» **WORK TO COMPLETE**
Type out every line below exactly as it reads.

** EXERCISE DATA follows **

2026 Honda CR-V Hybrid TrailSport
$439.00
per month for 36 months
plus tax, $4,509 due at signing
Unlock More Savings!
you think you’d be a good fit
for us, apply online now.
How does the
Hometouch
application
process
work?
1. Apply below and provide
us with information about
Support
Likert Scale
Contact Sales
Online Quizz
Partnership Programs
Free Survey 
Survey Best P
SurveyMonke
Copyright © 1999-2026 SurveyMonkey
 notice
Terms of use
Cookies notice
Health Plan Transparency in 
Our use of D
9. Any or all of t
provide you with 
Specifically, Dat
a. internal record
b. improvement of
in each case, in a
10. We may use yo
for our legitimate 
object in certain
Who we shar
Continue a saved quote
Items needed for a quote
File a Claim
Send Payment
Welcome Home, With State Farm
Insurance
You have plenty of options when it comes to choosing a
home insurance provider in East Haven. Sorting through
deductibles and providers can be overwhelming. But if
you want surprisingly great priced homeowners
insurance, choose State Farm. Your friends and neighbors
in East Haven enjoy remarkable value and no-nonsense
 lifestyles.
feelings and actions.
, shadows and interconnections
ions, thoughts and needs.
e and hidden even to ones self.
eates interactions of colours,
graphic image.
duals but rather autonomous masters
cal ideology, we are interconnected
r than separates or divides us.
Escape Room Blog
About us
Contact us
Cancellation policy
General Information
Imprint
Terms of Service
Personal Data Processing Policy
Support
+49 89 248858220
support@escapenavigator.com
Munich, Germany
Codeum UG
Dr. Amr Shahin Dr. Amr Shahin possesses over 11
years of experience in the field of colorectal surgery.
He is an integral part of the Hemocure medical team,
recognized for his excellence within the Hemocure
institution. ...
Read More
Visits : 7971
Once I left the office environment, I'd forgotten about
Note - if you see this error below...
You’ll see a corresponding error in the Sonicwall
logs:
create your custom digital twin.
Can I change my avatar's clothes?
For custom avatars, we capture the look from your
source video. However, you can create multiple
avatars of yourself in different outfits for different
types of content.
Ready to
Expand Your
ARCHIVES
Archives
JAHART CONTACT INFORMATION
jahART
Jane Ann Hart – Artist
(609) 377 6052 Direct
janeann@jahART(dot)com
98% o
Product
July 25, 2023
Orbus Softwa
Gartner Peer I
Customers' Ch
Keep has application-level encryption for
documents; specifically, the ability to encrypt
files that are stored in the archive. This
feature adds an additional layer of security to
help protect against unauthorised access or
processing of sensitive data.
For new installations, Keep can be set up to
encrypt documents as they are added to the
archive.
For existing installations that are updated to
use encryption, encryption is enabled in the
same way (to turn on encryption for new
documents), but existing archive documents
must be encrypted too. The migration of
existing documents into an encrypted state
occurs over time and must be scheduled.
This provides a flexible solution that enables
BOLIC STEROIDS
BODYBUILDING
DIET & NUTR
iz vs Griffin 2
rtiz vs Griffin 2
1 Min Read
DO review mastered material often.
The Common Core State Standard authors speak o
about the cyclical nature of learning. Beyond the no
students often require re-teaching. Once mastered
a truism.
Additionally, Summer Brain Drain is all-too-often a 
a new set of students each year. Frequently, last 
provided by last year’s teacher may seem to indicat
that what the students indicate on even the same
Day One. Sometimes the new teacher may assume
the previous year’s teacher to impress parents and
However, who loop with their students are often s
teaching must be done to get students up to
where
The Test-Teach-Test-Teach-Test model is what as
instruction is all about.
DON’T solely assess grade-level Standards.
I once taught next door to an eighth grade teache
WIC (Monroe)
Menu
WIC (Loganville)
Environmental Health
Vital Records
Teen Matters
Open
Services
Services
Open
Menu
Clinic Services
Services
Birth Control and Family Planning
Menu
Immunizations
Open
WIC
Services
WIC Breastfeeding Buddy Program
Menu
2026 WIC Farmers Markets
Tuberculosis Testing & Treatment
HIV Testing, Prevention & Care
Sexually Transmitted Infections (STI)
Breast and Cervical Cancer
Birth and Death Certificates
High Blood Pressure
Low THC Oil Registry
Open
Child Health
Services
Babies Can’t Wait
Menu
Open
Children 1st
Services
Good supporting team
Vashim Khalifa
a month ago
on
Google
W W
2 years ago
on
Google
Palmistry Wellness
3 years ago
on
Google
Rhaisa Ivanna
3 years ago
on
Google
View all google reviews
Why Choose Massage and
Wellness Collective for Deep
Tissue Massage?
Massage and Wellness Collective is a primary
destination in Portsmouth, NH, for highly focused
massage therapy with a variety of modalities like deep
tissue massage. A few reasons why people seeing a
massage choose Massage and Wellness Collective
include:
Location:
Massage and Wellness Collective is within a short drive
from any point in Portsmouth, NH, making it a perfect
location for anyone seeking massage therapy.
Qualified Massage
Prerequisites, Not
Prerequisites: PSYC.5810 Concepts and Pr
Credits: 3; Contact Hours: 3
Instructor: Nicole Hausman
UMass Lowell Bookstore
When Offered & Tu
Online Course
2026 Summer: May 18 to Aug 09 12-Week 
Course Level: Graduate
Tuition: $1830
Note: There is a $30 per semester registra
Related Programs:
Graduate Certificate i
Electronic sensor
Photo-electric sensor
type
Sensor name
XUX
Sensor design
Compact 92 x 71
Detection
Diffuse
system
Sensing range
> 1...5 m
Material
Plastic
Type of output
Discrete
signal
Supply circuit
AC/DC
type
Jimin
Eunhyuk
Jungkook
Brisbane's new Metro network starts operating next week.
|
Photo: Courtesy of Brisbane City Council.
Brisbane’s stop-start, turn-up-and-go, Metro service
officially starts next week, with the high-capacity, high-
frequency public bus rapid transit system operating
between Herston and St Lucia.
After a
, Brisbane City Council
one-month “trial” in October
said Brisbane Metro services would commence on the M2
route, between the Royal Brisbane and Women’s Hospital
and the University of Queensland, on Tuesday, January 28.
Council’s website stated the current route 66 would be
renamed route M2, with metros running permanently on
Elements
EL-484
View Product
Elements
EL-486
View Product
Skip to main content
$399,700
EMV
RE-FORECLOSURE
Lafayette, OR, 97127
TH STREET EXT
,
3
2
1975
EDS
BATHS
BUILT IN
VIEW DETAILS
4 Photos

** End of EXERCISE DATA **

» **RESULT BELOW**
2026 Honda CR-V Hybrid TrailSport
$439.00
per month for 36 months
plus tax, $4,509 due at signing
Unlock More Savings!
you think you’d be a good fit
for us, apply online now.
How does the
Hometouch
application
process
work?
1. Apply below and provide
us with information about
Support
Likert Scale
Contact Sales
Online Quizz
Partnership Programs
Free Survey 
Survey Best P
SurveyMonke
Copyright © 1999-2026 SurveyMonkey
 notice
Terms of use
Cookies notice
Health Plan Transparency in 
Our use of D
9. Any or all of t
provide you with 
Specifically, Dat
a. internal record
b. improvement of
in each case, in a
10. We may use yo
for our legitimate 
object in certain
Who we shar
Continue a saved quote
Items needed for a quote
File a Claim
Send Payment
Welcome Home, With State Farm
Insurance
You have plenty of options when it comes to choosing a
home insurance provider in East Haven. Sorting through
deductibles and providers can be overwhelming. But if
you want surprisingly great priced homeowners
insurance, choose State Farm. Your friends and neighbors
in East Haven enjoy remarkable value and no-nonsense
 lifestyles.
feelings and actions.
, shadows and interconnections
ions, thoughts and needs.
e and hidden even to ones self.
eates interactions of colours,
graphic image.
duals but rather autonomous masters
cal ideology, we are interconnected
r than separates or divides us.
Escape Room Blog
About us
Contact us
Cancellation policy
General Information
Imprint
Terms of Service
Personal Data Processing Policy
Support
+49 89 248858220
support@escapenavigator.com
Munich, Germany
Codeum UG
Dr. Amr Shahin Dr. Amr Shahin possesses over 11
years of experience in the field of colorectal surgery.
He is an integral part of the Hemocure medical team,
recognized for his excellence within the Hemocure
institution. ...
Read More
Visits : 7971
Once I left the office environment, I'd forgotten about
Note - if you see this error below...
You’ll see a corresponding error in the Sonicwall
logs:
create your custom digital twin.
Can I change my avatar's clothes?
For custom avatars, we capture the look from your
source video. However, you can create multiple
avatars of yourself in different outfits for different
types of content.
Ready to
Expand Your
ARCHIVES
Archives
JAHART CONTACT INFORMATION
jahART
Jane Ann Hart – Artist
(609) 377 6052 Direct
janeann@jahART(dot)com
98% o
Product
July 25, 2023
Orbus Softwa
Gartner Peer I
Customers' Ch
Keep has application-level encryption for
documents; specifically, the ability to encrypt
files that are stored in the archive. This
feature adds an additional layer of security to
help protect against unauthorised access or
processing of sensitive data.
For new installations, Keep can be set up to
encrypt documents as they are added to the
archive.
For existing installations that are updated to
use encryption, encryption is enabled in the
same way (to turn on encryption for new
documents), but existing archive documents
must be encrypted too. The migration of
existing documents into an encrypted state
occurs over time and must be scheduled.
This provides a flexible solution that enables
BOLIC STEROIDS
BODYBUILDING
DIET & NUTR
iz vs Griffin 2
rtiz vs Griffin 2
1 Min Read
DO review mastered material often.
The Common Core State Standard authors speak o
about the cyclical nature of learning. Beyond the no
students often require re-teaching. Once mastered
a truism.
Additionally, Summer Brain Drain is all-too-often a 
a new set of students each year. Frequently, last 
provided by last year’s teacher may seem to indicat
that what the students indicate on even the same
Day One. Sometimes the new teacher may assume
the previous year’s teacher to impress parents and
However, who loop with their students are often s
teaching must be done to get students up to
where
The Test-Teach-Test-Teach-Test model is what as
instruction is all about.
DON’T solely assess grade-level Standards.
I once taught next door to an eighth grade teache
WIC (Monroe)
Menu
WIC (Loganville)
Environmental Health
Vital Records
Teen Matters
Open
Services
Services
Open
Menu
Clinic Services
Services
Birth Control and Family Planning
Menu
Immunizations
Open
WIC
Services
WIC Breastfeeding Buddy Program
Menu
2026 WIC Farmers Markets
Tuberculosis Testing & Treatment
HIV Testing, Prevention & Care
Sexually Transmitted Infections (STI)
Breast and Cervical Cancer
Birth and Death Certificates
High Blood Pressure
Low THC Oil Registry
Open
Child Health
Services
Babies Can’t Wait
Menu
Open
Children 1st
Services
Good supporting team
Vashim Khalifa
a month ago
on
Google
W W
2 years ago
on
Google
Palmistry Wellness
3 years ago
on
Google
Rhaisa Ivanna
3 years ago
on
Google
View all google reviews
Why Choose Massage and
Wellness Collective for Deep
Tissue Massage?
Massage and Wellness Collective is a primary
destination in Portsmouth, NH, for highly focused
massage therapy with a variety of modalities like deep
tissue massage. A few reasons why people seeing a
massage choose Massage and Wellness Collective
include:
Location:
Massage and Wellness Collective is within a short drive
from any point in Portsmouth, NH, making it a perfect
location for anyone seeking massage therapy.
Qualified Massage
Prerequisites, Not
Prerequisites: PSYC.5810 Concepts and Pr
Credits: 3; Contact Hours: 3
Instructor: Nicole Hausman
UMass Lowell Bookstore
When Offered & Tu
Online Course
2026 Summer: May 18 to Aug 09 12-Week 
Course Level: Graduate
Tuition: $1830
Note: There is a $30 per semester registra
Related Programs:
Graduate Certificate i
Electronic sensor
Photo-electric sensor
type
Sensor name
XUX
Sensor design
Compact 92 x 71
Detection
Diffuse
system
Sensing range
> 1...5 m
Material
Plastic
Type of output
Discrete
signal
Supply circuit
AC/DC
type
Jimin
Eunhyuk
Jungkook
Brisbane's new Metro network starts operating next week.
|
Photo: Courtesy of Brisbane City Council.
Brisbane’s stop-start, turn-up-and-go, Metro service
officially starts next week, with the high-capacity, high-
frequency public bus rapid transit system operating
between Herston and St Lucia.
After a
, Brisbane City Council
one-month “trial” in October
said Brisbane Metro services would commence on the M2
route, between the Royal Brisbane and Women’s Hospital
and the University of Queensland, on Tuesday, January 28.
Council’s website stated the current route 66 would be
renamed route M2, with metros running permanently on
Elements
EL-484
View Product
Elements
EL-486
View Product
Skip to main content
$399,700
EMV
RE-FORECLOSURE
Lafayette, OR, 97127
TH STREET EXT
,
3
2
1975
EDS
BATHS
BUILT IN
VIEW DETAILS
4 Photos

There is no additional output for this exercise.